# THE TASK:
Working from the entries below, tally each line that holds "product". Give the tally and nothing else.
== INFORMATION SHOWN
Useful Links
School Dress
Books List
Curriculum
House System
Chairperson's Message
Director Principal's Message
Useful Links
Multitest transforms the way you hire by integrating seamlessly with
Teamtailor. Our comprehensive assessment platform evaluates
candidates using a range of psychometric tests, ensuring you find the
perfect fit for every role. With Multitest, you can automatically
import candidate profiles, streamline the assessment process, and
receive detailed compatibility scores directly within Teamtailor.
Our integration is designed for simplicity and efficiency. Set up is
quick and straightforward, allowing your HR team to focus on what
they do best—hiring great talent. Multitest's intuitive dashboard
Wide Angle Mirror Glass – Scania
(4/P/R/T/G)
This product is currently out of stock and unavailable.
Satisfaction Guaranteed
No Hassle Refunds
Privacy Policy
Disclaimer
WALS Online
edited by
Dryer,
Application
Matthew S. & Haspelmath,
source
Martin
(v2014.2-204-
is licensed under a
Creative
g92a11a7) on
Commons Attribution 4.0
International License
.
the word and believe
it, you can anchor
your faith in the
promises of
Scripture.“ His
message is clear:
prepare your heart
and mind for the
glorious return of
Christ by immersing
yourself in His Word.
====
== INFORMATION SHOWN
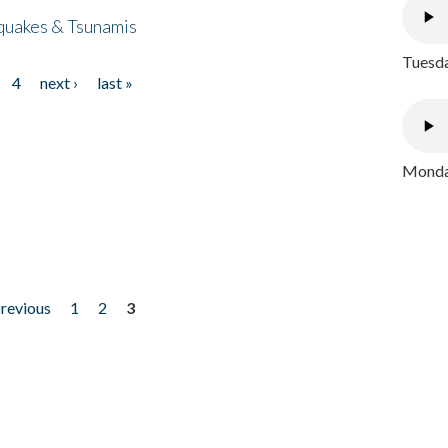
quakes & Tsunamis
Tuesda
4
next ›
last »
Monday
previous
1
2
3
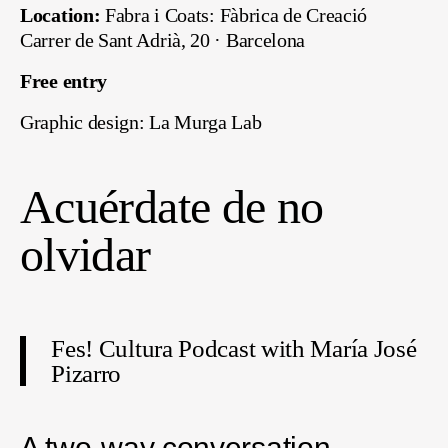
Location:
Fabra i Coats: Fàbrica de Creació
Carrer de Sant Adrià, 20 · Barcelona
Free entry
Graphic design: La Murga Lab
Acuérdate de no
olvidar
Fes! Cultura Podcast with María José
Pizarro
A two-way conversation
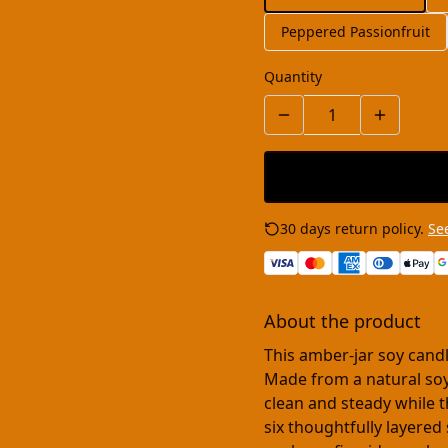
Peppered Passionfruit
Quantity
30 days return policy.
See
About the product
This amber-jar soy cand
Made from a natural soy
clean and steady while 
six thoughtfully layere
====
# ANSWER AREA:
2